Mumbai: Secunderabad-based logistics company Gati Ltd on Monday signed an agreement with Kintetsu World Express Inc. (KWE) to set up a joint venture in which the Japanese company will invest Rs 267.7 crore for a 30% stake.

Shift in progress: Gati CEO Mahendra Agarwal says the express distri- bution and supply chain business will be transferred to the new JV.

Shift in progress: Gati CEO Mahendra Agarwal says the express distri- bution and supply chain business will be transferred to the new JV.

KWE, according to a media statement, is a Tokyo Stock Exchange-listed company offering air and ocean freight services with a presence in 32 countries.

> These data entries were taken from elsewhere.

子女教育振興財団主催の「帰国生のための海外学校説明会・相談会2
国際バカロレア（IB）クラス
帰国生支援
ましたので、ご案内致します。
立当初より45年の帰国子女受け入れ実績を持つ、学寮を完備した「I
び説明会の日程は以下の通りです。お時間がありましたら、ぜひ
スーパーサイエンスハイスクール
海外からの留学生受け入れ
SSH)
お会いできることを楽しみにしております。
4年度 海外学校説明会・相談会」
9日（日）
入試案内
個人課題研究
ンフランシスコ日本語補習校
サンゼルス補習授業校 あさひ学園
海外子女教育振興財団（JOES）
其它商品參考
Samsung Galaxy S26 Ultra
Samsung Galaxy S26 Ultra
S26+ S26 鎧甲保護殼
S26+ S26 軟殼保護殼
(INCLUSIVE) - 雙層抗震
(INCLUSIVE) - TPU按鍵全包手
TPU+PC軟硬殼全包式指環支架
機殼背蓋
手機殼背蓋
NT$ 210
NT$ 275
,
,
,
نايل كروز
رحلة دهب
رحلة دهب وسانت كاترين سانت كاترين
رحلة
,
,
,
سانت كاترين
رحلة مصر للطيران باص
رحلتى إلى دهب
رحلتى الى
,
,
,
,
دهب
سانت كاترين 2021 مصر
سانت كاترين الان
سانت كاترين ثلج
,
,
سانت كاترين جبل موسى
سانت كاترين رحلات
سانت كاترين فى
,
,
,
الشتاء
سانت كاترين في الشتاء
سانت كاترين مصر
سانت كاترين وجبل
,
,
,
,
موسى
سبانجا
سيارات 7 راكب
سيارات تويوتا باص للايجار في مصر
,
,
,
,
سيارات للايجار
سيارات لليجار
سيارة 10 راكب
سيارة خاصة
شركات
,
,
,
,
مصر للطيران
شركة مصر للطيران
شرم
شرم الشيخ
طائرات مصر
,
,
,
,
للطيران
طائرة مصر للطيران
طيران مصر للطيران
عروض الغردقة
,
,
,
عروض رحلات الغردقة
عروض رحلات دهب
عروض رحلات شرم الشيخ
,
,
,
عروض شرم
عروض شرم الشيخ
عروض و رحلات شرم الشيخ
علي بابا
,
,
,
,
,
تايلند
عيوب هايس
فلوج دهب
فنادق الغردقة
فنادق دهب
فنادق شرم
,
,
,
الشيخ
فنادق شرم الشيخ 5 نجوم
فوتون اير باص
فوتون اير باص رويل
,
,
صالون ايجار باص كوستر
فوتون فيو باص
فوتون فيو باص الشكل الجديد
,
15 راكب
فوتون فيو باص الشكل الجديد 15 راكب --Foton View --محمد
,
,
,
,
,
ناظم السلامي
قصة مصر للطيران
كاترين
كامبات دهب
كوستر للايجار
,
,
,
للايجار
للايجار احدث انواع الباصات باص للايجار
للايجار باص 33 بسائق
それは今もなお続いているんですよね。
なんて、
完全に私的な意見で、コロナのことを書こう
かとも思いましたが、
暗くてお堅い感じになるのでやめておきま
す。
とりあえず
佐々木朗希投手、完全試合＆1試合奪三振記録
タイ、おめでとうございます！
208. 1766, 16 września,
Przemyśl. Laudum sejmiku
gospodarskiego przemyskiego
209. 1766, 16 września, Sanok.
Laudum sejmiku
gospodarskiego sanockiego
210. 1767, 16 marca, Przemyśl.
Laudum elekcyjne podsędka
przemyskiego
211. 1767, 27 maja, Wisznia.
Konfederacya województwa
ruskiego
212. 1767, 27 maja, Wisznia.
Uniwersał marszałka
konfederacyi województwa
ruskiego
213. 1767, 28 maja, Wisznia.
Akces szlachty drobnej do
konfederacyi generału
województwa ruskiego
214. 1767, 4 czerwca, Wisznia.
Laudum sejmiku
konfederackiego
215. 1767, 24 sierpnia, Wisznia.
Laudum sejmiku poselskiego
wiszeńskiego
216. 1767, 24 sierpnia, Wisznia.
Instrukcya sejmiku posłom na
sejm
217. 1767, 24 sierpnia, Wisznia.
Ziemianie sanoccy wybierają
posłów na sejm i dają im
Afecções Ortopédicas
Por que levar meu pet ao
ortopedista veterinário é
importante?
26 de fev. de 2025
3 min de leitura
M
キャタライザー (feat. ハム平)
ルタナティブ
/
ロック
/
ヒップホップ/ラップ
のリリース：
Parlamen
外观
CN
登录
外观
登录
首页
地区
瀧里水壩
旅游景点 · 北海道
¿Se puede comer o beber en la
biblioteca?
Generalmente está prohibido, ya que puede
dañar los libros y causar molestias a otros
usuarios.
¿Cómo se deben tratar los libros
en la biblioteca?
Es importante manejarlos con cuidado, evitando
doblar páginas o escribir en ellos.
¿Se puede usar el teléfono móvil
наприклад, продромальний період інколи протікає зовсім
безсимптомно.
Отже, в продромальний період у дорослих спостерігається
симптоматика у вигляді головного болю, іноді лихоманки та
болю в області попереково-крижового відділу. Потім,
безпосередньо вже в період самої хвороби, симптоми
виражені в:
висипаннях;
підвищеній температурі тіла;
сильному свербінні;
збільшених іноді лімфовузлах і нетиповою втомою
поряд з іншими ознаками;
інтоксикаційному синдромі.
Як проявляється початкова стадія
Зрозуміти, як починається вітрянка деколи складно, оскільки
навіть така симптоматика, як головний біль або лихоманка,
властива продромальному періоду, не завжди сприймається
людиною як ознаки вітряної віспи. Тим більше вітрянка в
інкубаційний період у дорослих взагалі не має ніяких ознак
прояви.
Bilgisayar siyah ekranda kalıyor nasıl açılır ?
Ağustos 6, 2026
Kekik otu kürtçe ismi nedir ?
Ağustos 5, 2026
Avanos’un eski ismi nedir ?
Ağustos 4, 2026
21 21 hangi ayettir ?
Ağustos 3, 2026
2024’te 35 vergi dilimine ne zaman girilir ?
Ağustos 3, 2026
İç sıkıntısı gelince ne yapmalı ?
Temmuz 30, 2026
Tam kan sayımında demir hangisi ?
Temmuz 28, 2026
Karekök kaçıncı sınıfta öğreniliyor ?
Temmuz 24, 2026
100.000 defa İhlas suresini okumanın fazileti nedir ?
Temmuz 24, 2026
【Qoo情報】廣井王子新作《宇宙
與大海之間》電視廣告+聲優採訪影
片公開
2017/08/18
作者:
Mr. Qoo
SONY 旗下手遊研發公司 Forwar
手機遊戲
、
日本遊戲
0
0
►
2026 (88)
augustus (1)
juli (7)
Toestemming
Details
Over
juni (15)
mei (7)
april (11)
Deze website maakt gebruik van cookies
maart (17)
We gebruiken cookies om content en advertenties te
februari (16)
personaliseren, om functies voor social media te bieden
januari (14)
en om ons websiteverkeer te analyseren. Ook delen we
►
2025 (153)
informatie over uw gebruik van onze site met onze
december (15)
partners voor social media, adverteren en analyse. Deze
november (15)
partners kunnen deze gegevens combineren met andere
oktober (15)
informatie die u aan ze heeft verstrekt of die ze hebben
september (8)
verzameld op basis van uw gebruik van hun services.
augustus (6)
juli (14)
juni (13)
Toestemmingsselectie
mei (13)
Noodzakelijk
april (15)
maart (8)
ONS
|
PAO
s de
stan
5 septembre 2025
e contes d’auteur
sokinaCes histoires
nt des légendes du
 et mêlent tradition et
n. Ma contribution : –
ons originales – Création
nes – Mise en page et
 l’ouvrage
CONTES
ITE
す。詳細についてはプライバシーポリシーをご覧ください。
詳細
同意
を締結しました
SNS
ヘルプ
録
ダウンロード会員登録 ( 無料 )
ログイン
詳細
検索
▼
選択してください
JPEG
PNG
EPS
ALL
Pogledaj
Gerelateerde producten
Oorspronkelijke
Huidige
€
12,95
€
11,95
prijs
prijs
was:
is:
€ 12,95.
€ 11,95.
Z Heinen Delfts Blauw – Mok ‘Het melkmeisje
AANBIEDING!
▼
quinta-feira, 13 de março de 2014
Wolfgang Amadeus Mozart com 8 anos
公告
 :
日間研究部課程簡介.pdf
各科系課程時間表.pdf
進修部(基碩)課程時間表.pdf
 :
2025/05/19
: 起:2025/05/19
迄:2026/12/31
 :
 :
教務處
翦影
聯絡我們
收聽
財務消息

KPMG Corporate Finance was the exclusive financial adviser to Gati and the transaction will be completed in the next two months.

“We will transfer our express distribution and supply chain business to the new joint venture” in which Gati will hold a 70% stake and KWE the rest, said Mahendra Agarwal, founder and chief executive officer of Gati. The business unit will operate under the name Gati-Kintetsu Express. Agarwal said debt worth Rs 330 crore will be transferred to the new venture and the rest will be brought under the coastal shipping business. As of 30 June, the company’s consolidated debt was Rs 468.34 crore.

Agarwal said the funds raised from the KWE transaction will be used to reduce debt and the joint venture will be consolidated in Gati’s financials. Gati Ltd will be the holding company and will control the subsidiaries. “Besides, Gati will own land and properties across the country and manage the e-commerce business, which is the road ahead,” Agarwal said.

The partnership will enable KWE to further expand and strengthen its global operations, with the Indian market increasingly growing in size and importance, said Satoshi Ishizaki, chief executive officer of KWE.

Gati dropped 9.99% to Rs 41.90 on Monday on BSE. The benchmark Sensex rose 0.14% to close at 17,772.84 points.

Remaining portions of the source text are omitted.